## Work instructions:
In the copy, include every record below exactly as it appears, but no pictures.

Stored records
»»

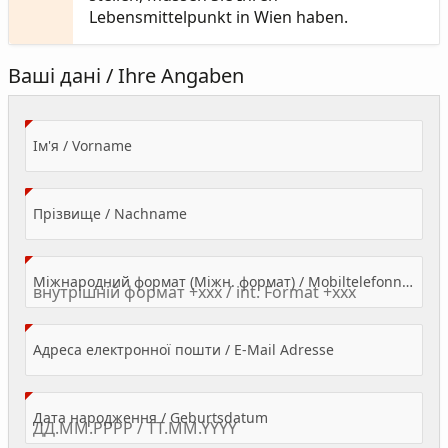
Lebensmittelpunkt in Wien haben.
Ваші дані / Ihre Angaben
(Value Required)
Ім'я / Vorname
(Value Required)
Прізвище / Nachname
Міжнародний формат (Міжн. формат) / Mobiltelefonnummer
(Value Required)
Адреса електронної пошти / E-Mail Adresse
(Value Required)
Дата народження / Geburtsdatum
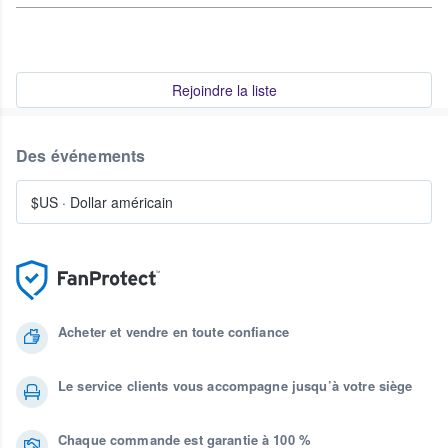
Rejoindre la liste
Des événements
$US
·
Dollar américain
Acheter et vendre en toute confiance
Le service clients vous accompagne jusqu’à votre siège
Chaque commande est garantie à 100 %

««

## Your response:
Lebensmittelpunkt in Wien haben.
Ваші дані / Ihre Angaben
(Value Required)
Ім'я / Vorname
(Value Required)
Прізвище / Nachname
Міжнародний формат (Міжн. формат) / Mobiltelefonnummer
(Value Required)
Адреса електронної пошти / E-Mail Adresse
(Value Required)
Дата народження / Geburtsdatum
Rejoindre la liste
Des événements
$US
·
Dollar américain
Acheter et vendre en toute confiance
Le service clients vous accompagne jusqu’à votre siège
Chaque commande est garantie à 100 %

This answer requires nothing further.